[SUPPLIED MATERIAL Boundary: Start]
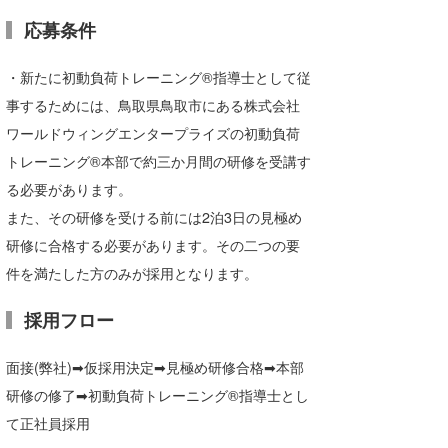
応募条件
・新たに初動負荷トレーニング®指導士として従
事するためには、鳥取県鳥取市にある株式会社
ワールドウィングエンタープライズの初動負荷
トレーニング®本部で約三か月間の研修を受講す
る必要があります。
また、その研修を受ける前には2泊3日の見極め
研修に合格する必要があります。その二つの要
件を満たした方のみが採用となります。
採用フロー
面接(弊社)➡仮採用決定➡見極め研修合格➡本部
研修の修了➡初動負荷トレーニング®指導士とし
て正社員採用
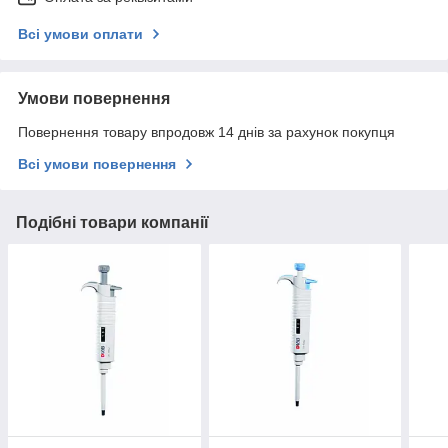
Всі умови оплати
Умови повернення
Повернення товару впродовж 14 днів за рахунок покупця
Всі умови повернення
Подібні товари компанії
[SUPPLIED MATERIAL Boundary: End]
EXERCISE REQUIREMENTS:
Each line of the listing is to be retyped exactly, and its pictures are to be dropped.

THE ANSWER:
応募条件
・新たに初動負荷トレーニング®指導士として従
事するためには、鳥取県鳥取市にある株式会社
ワールドウィングエンタープライズの初動負荷
トレーニング®本部で約三か月間の研修を受講す
る必要があります。
また、その研修を受ける前には2泊3日の見極め
研修に合格する必要があります。その二つの要
件を満たした方のみが採用となります。
採用フロー
面接(弊社)➡仮採用決定➡見極め研修合格➡本部
研修の修了➡初動負荷トレーニング®指導士とし
て正社員採用
Всі умови оплати
Умови повернення
Повернення товару впродовж 14 днів за рахунок покупця
Всі умови повернення
Подібні товари компанії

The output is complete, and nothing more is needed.